O que, para “tener éxito”, hicieron a un lado los escrúpulos.
O que se dejaron encandilar por los peores demagogos. Se podría decir algo parecido de los adultos, lo cual confirma que la edad no es una calificación sustantiva, y que lo relevante es cómo actúa cada ser humano.
Ser joven no es garantía de nada, como tampoco lo es ser obrero, indígena, empresario o lo que sea, como se ha creído o se sigue creyendo.
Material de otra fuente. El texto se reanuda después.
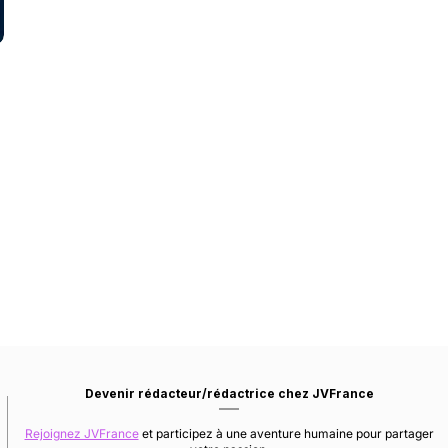
Devenir rédacteur/rédactrice chez JVFrance
Rejoignez JVFrance
et participez à une aventure humaine pour partager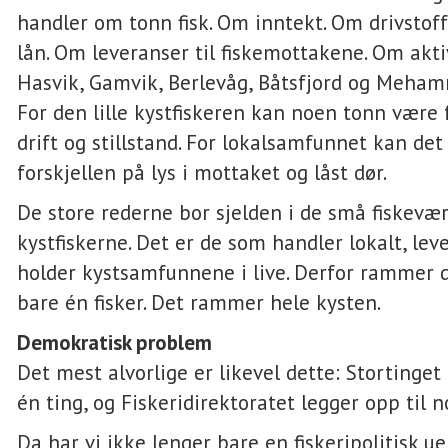
handler om tonn fisk. Om inntekt. Om drivstof
lån. Om leveranser til fiskemottakene. Om aktiv
Hasvik, Gamvik, Berlevåg, Båtsfjord og Meham
For den lille kystfiskeren kan noen tonn være 
drift og stillstand. For lokalsamfunnet kan de
forskjellen på lys i mottaket og låst dør.
De store rederne bor sjelden i de små fiskevær
kystfiskerne. Det er de som handler lokalt, leve
holder kystsamfunnene i live. Derfor rammer d
bare én fisker. Det rammer hele kysten.
Demokratisk problem
Det mest alvorlige er likevel dette: Stortinge
én ting, og Fiskeridirektoratet legger opp til 
Da har vi ikke lenger bare en fiskeripolitisk u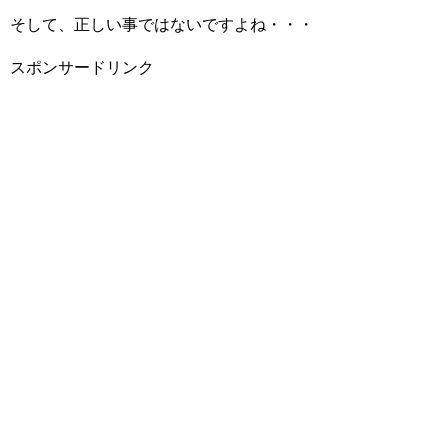
そして、正しい事ではないですよね・・・
スポンサードリンク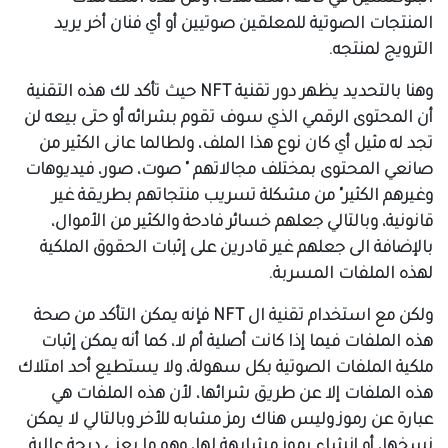
المنتجات الصوتية للمعلقين صوتيين أو أي فنان أخر يريد
الترويج لمنتجه.
وهنا بالتحديد يظهر دور تقنية NFT حيث تأكد لك هذه التقنية
أن المحتوى الرقمي الذي سوف تقوم بشرائه أو حتى بيعه لن
تجد له مثيل أي كان نوع هذا الملف، ولطالما عانى الكثير من
صانعي المحتوى بمختلف مجالاتهم " صوت، صور، فيديوهات
وغيرهم الكثير" من مشكلة تسريب منتجاتهم بطريقة غير
قانونية، وبالتالي جعلهم خسائر فادحة والكثير من الأموال،
بالإضافة الى جعلهم غير قادرين على إثبات الحقوق الملكية
لهذه الملفات المسربة.
ولكن مع استخدام تقنية ال NFT فإنه يمكن التأكد من صحة
هذه الملفات فيما إذا كانت أصلية أم لا، كما أنه يمكن إثبات
ملكية الملفات الصوتية بكل سهولة، ولا يستطيع أحد امتلاك
هذه الملفات إلا عن طريق شرائها، لأن هذه الملفات هي
عبارة عن رموز وليس هناك رمز مشابه للأخر وبالتالي لا يمكن
نسخها، أو إنشاء رموز مشابهة لها، وهو ما يعني درجة عالية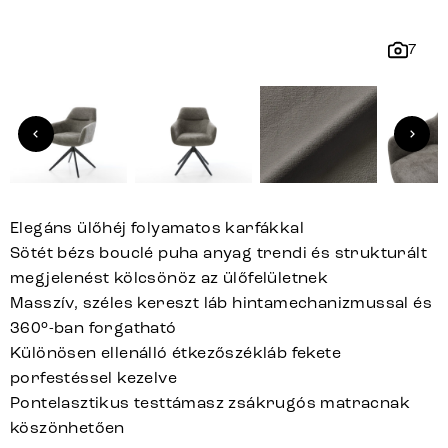
7
Elegáns ülőhéj folyamatos karfákkal
Sötét bézs bouclé puha anyag trendi és strukturált
megjelenést kölcsönöz az ülőfelületnek
Masszív, széles kereszt láb hintamechanizmussal és
360°-ban forgatható
Különösen ellenálló étkezőszékláb fekete
porfestéssel kezelve
Pontelasztikus testtámasz zsákrugós matracnak
köszönhetően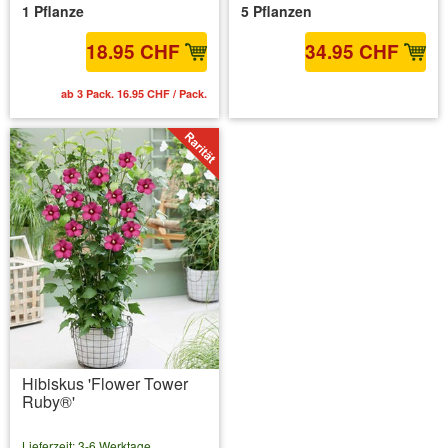
1 Pflanze
5 Pflanzen
18.95 CHF
34.95 CHF
ab 3 Pack. 16.95 CHF / Pack.
inkl. MwSt.
zzgl. Versandkosten
Hibiskus 'Flower Tower
Ruby®'
Lieferzeit: 3-6 Werktage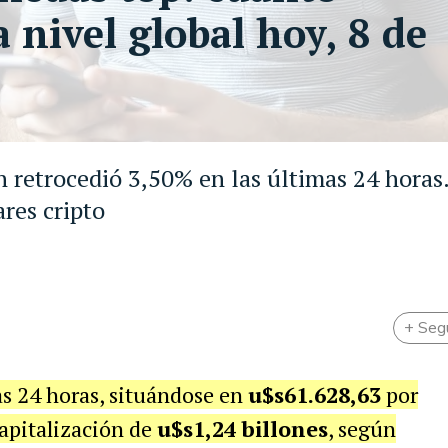
 nivel global hoy, 8 de
 retrocedió 3,50% en las últimas 24 horas
ares cripto
+ Seg
as 24 horas, situándose en
u$s61.628,63
por
apitalización de
u$s1,24 billones
, según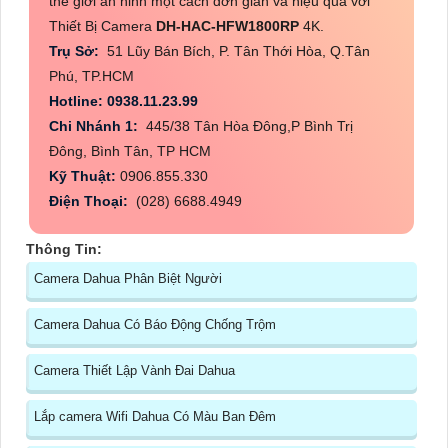
thế giới an ninh một cách đơn giản và hiệu quả với
Thiết Bị Camera
DH-HAC-HFW1800RP
4K.
Trụ Sở:
51 Lũy Bán Bích, P. Tân Thới Hòa, Q.Tân
Phú, TP.HCM
Hotline: 0938.11.23.99
Chi Nhánh 1:
445/38 Tân Hòa Đông,P Bình Trị
Đông, Bình Tân, TP HCM
Kỹ Thuật:
0906.855.330
Điện Thoại:
(028) 6688.4949
Thông Tin:
Camera Dahua Phân Biệt Người
Camera Dahua Có Báo Động Chống Trộm
Camera Thiết Lập Vành Đai Dahua
Lắp camera Wifi Dahua Có Màu Ban Đêm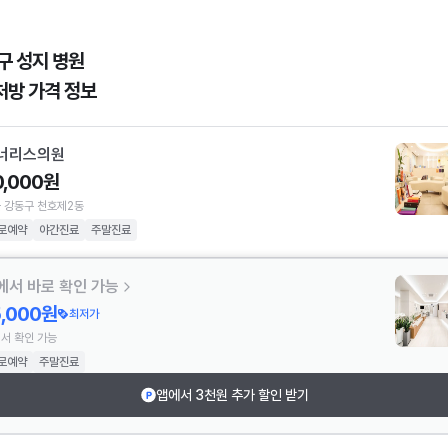
구 성지 병원
처방 가격 정보
너리스의원
0,000원
 강동구 천호제2동
로예약
야간진료
주말진료
에서 바로 확인 가능
5,000원
최저가
서 확인 가능
로예약
주말진료
앱에서 3천원 추가 할인 받기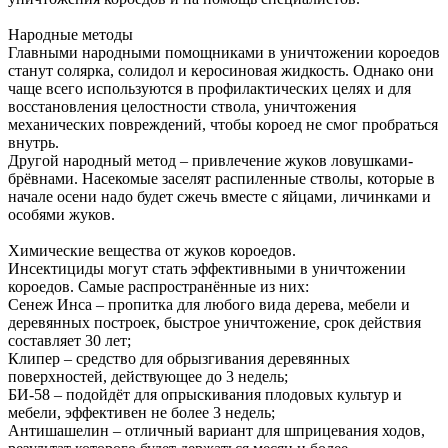
Народные методы
Главными народными помощниками в уничтожении короедов
станут солярка, солидол и керосиновая жидкость. Однако они
чаще всего используются в профилактических целях и для
восстановления целостности ствола, уничтожения
механических повреждений, чтобы короед не смог пробраться
внутрь.
Другой народный метод – привлечение жуков ловушками-
брёвнами. Насекомые заселят распиленные стволы, которые в
начале осени надо будет сжечь вместе с яйцами, личинками и
особями жуков.
Химические вещества от жуков короедов.
Инсектициды могут стать эффективными в уничтожении
короедов. Самые распространённые из них:
Сенеж Инса – пропитка для любого вида дерева, мебели и
деревянных построек, быстрое уничтожение, срок действия
составляет 30 лет;
Клипер – средство для обрызгивания деревянных
поверхностей, действующее до 3 недель;
БИ-58 – подойдёт для опрыскивания плодовых культур и
мебели, эффективен не более 3 недель;
Антишашелин – отличный вариант для шприцевания ходов,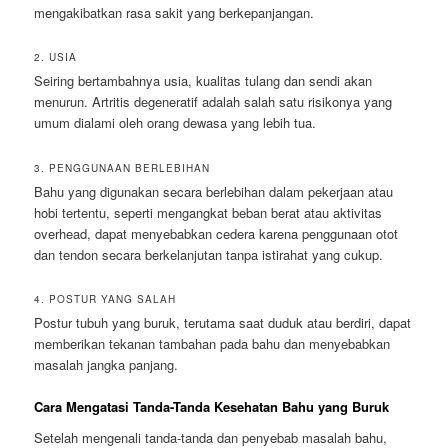
mengakibatkan rasa sakit yang berkepanjangan.
2. USIA
Seiring bertambahnya usia, kualitas tulang dan sendi akan
menurun. Artritis degeneratif adalah salah satu risikonya yang
umum dialami oleh orang dewasa yang lebih tua.
3. PENGGUNAAN BERLEBIHAN
Bahu yang digunakan secara berlebihan dalam pekerjaan atau
hobi tertentu, seperti mengangkat beban berat atau aktivitas
overhead, dapat menyebabkan cedera karena penggunaan otot
dan tendon secara berkelanjutan tanpa istirahat yang cukup.
4. POSTUR YANG SALAH
Postur tubuh yang buruk, terutama saat duduk atau berdiri, dapat
memberikan tekanan tambahan pada bahu dan menyebabkan
masalah jangka panjang.
Cara Mengatasi Tanda-Tanda Kesehatan Bahu yang Buruk
Setelah mengenali tanda-tanda dan penyebab masalah bahu,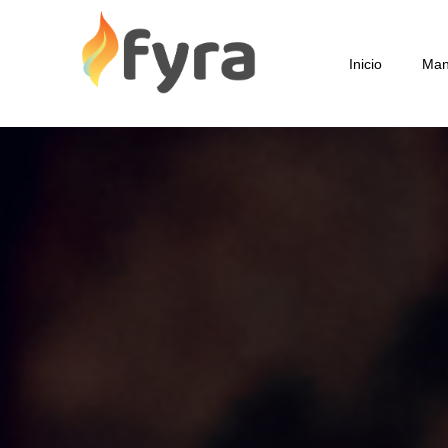
Inicio
Man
Se puede ser joven y al mismo tiempo partidario del individualismo extremo, o de la violencia como método político, o de la consagración al sacerdocio, o de la idolatría del dinero, etc. Vale decir, nada en común, salvo la edad.
Tampoco ser viejo es garantía de nada. Ni de buen criterio, ni de generosidad, ni de sabiduría. Sabemos que hay viejos de todo tipo.
En todas las épocas, los jóvenes pisan fuerte para ganar sus propios espacios. Está bien que sea así. Pero es mejor que no alentemos la lucha generacional –presente en todas las épocas-, sino que propiciemos el diálogo intergeneracional, el intercambio de vivencias, el aprendizaje compartido. Así, cometeremos menos errores como comunidad.
Ojalá los actuales líderes estudiantiles sean capaces de soñar con los pies en la tierra, para que Chile sea mejor, tanto para los jóvenes como para los viejos.